═══ EXCERPTED DATA

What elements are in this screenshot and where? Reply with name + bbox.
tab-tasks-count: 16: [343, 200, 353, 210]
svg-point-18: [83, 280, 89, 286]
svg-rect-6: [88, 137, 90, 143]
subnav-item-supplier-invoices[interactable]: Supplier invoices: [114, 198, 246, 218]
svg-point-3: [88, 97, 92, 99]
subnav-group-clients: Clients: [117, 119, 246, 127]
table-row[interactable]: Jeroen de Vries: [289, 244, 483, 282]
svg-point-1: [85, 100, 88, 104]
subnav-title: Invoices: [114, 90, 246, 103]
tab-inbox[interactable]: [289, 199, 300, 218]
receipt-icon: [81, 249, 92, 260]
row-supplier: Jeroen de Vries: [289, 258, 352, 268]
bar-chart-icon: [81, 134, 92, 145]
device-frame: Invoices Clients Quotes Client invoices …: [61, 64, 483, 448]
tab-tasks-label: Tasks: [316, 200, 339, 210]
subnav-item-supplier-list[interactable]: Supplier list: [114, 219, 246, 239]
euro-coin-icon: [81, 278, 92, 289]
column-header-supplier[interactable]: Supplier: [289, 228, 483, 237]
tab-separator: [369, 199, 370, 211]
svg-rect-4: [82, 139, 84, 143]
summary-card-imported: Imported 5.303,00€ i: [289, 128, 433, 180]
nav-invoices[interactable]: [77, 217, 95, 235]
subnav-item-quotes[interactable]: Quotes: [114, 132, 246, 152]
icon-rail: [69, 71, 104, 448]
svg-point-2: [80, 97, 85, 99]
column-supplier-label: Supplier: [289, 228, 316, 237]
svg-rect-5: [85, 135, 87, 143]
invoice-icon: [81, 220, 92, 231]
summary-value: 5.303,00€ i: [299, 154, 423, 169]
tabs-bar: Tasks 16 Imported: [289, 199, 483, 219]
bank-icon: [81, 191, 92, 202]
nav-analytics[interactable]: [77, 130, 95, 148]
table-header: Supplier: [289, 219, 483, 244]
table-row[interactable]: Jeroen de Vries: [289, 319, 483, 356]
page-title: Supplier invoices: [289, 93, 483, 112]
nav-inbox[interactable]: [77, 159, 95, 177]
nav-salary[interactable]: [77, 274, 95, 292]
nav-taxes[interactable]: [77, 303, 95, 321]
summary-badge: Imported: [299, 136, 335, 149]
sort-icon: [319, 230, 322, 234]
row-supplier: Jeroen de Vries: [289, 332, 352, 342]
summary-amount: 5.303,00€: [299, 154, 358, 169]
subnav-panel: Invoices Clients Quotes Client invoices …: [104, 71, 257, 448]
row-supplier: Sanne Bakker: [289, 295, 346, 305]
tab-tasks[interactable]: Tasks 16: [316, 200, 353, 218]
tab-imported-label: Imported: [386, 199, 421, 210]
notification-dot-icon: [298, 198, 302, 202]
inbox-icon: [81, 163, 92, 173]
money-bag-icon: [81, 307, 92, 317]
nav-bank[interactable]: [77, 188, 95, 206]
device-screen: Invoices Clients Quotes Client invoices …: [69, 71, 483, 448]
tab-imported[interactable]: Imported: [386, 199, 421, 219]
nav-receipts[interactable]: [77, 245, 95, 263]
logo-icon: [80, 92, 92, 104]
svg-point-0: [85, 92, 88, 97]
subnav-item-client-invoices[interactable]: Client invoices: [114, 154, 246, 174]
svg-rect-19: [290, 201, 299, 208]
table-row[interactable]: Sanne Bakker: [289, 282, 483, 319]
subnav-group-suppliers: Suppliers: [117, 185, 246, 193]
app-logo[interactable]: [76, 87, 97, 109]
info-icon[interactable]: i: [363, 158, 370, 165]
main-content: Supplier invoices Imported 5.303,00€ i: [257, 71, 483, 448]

══════

* _WORK ITEM_: What lines of the data contain the string "Jeroen"? List them.

* _SOLUTION BELOW_:
table-row[interactable]: Jeroen de Vries: [289, 244, 483, 282]
row-supplier: Jeroen de Vries: [289, 258, 352, 268]
table-row[interactable]: Jeroen de Vries: [289, 319, 483, 356]
row-supplier: Jeroen de Vries: [289, 332, 352, 342]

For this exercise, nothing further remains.